- WHAT TO DO -
As the answer, give a copy of each line below that includes the word "Andohanimandroseza".

- PROVIDED DATA -

────────────────────

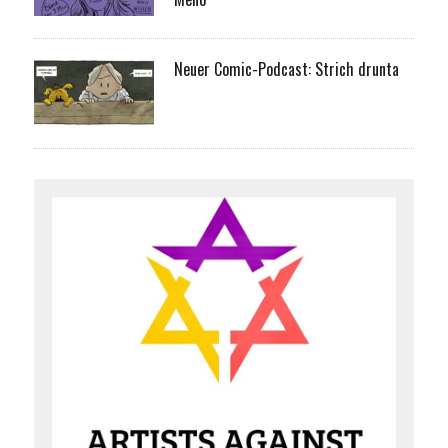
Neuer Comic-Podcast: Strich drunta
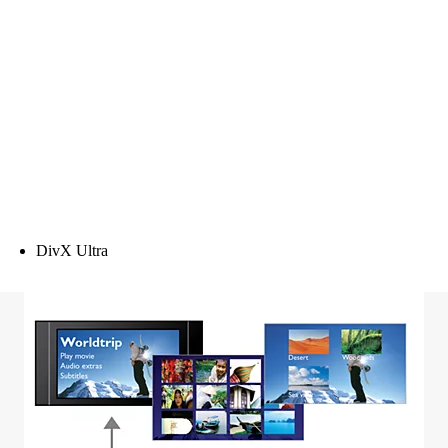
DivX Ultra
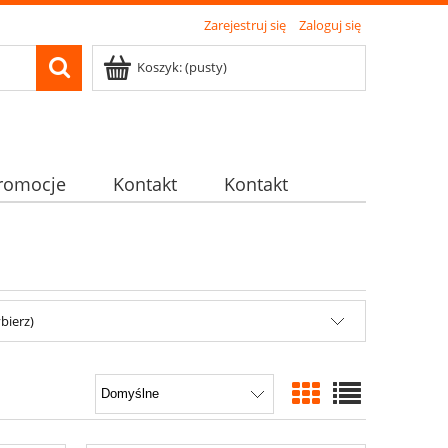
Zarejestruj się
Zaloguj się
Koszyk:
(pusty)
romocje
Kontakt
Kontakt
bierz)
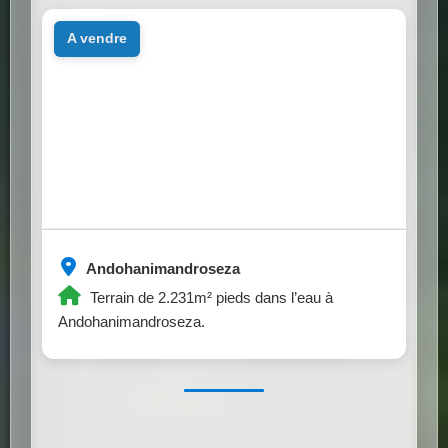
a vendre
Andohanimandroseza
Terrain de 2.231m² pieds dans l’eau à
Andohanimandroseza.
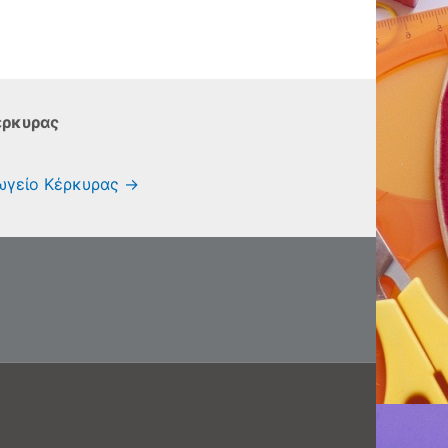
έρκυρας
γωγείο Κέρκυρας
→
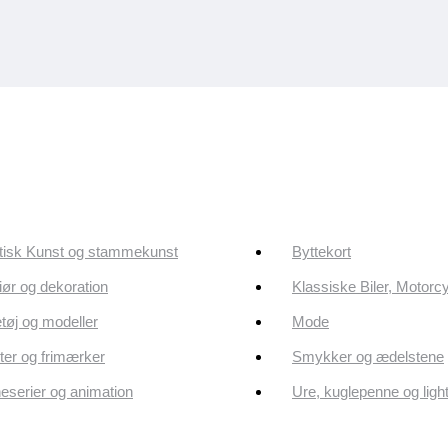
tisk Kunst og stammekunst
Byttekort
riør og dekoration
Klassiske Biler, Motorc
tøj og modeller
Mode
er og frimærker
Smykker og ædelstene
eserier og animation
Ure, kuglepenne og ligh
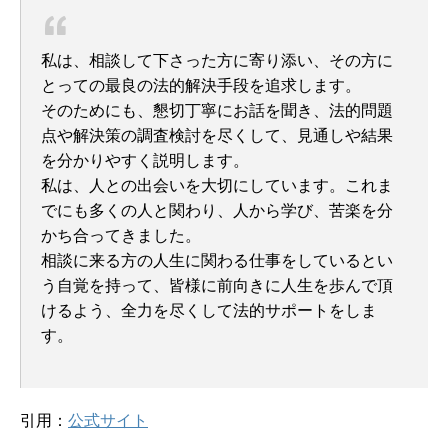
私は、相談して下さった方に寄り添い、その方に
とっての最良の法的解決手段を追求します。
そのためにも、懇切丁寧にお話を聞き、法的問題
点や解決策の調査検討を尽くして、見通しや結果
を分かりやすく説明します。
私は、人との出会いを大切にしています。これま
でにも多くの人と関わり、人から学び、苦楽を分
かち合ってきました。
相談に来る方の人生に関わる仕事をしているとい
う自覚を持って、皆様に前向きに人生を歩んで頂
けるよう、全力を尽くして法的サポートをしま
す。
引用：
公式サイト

────────────────────

- EXPECTED OUTPUT -
Andohanimandroseza
Andohanimandroseza.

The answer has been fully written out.